Countries planned and collected data on the assessment of female data at each level of the DHS program, including how women receive treatment (during pregnancy, at work, during childbirth, and in the postnatal period) by asking questions about prenatal, labor, and postnatal delivery of women aged 15 to 49 who had given birth in the previous 5 years.

When women become sick, a variety of factors may make it difficult for them to seek medical help. The knowledge on such determinant factors is particularly important in order to recognize and resolve the inequalities that women may face in obtaining treatment prior to childbirth, during pregnancy, and after birth. The DHS survey of 9 African Sub-Saharan women aged 15 to 49 to see if any of the following variables presented a significant problem during childbirth: distance from the health care center, pre-presentation visits to the health center (ANC), and media exposure.
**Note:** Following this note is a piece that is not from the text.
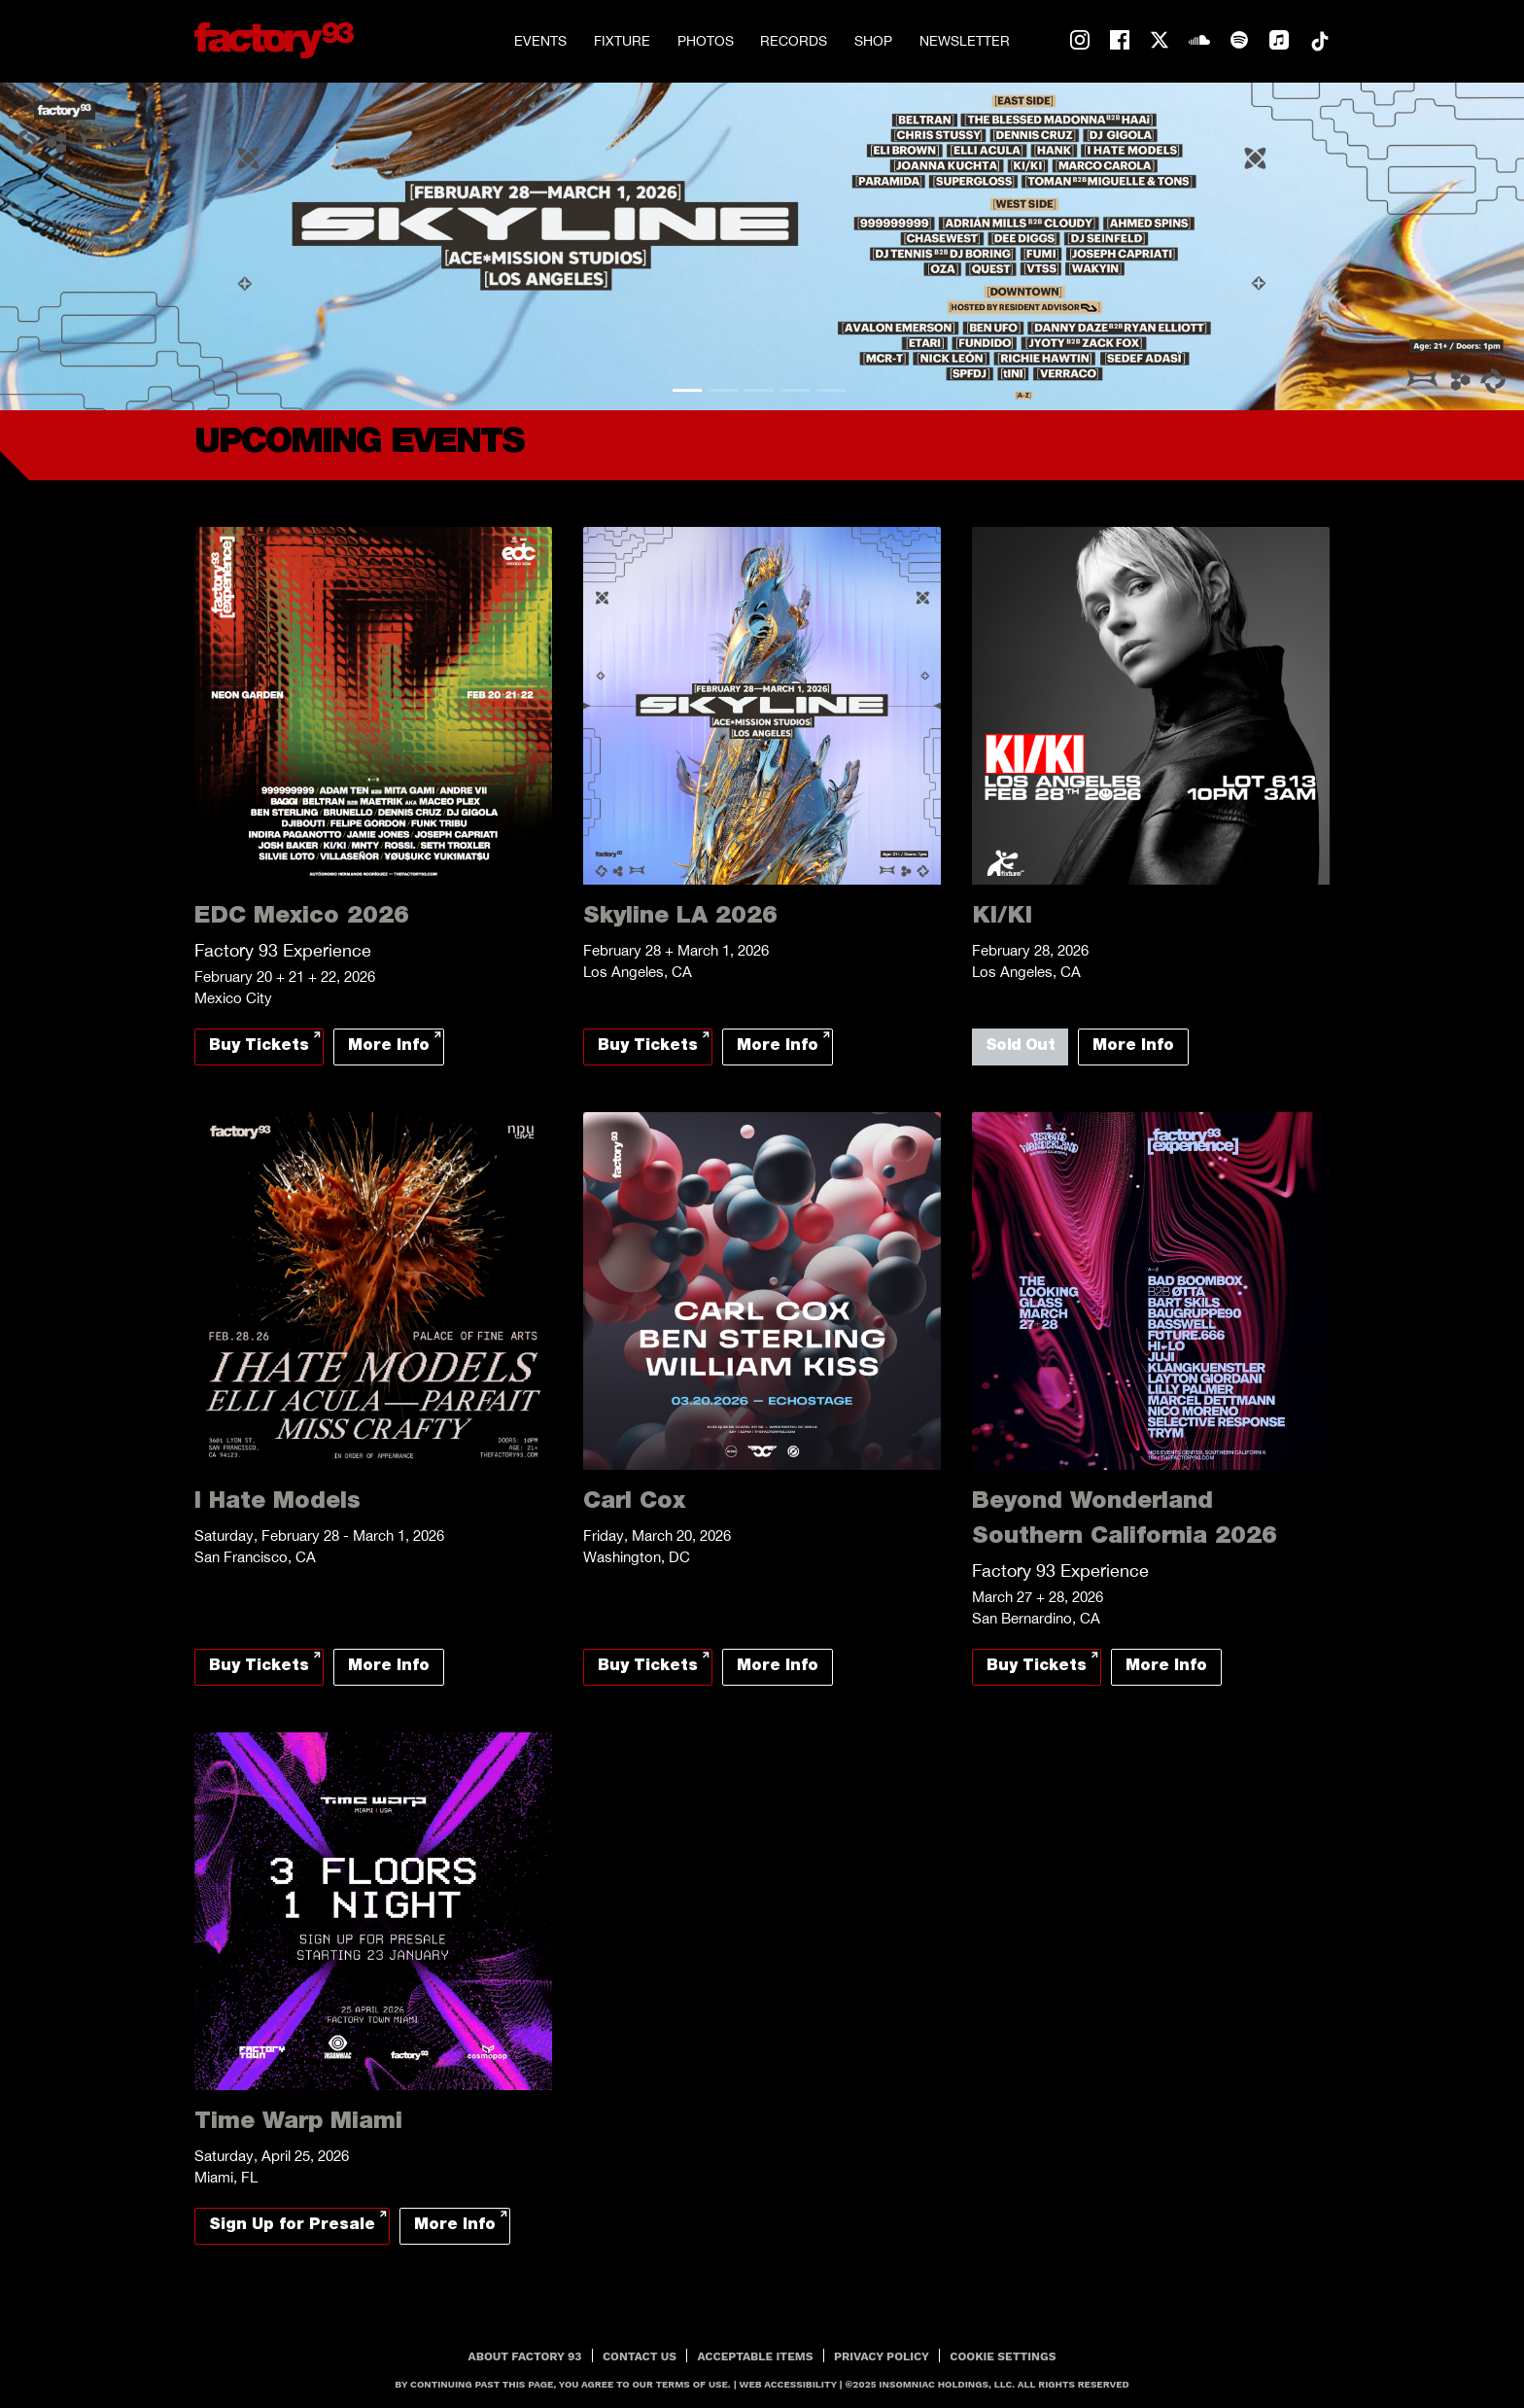 The width and height of the screenshot is (1524, 2408). Describe the element at coordinates (795, 389) in the screenshot. I see `4 [tab]` at that location.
Women who gave birth in health care facilities accounted for 74% of the total, while the rest (26%) gave birth in the absence of such facilities. In terms of country-level comparisons, Ethiopia has the smallest institutional delivery (37.1%) and Malawi has the largest institutional delivery (93.5%). Women: over 24, at least elementary school, urban, less children; never married (live alone); higher prenatal care visits; increased economic status; had a chance to attend the mass media; had more chances than others to give birth to literary husbands in health-care institutions. Working women were more likely than unemployed women to give birth to their babies with good health facility. A big problem was listed by approximately 58% of respondents; the remaining (42%) did not mention a big problem in the choice of the place of delivery of childhood.

The sub-regional member states should make additional efforts to meet the national and international targets set out in the Sustainable Development Goals (SDG) for reducing maternal mortality by 2030. As a result, the challenges of closing the gap between urban and rural health care, improving women’s educational levels, expanding the number of health care institutions, and raising awareness of visiting and giving birth in health care facilities must all be tackled.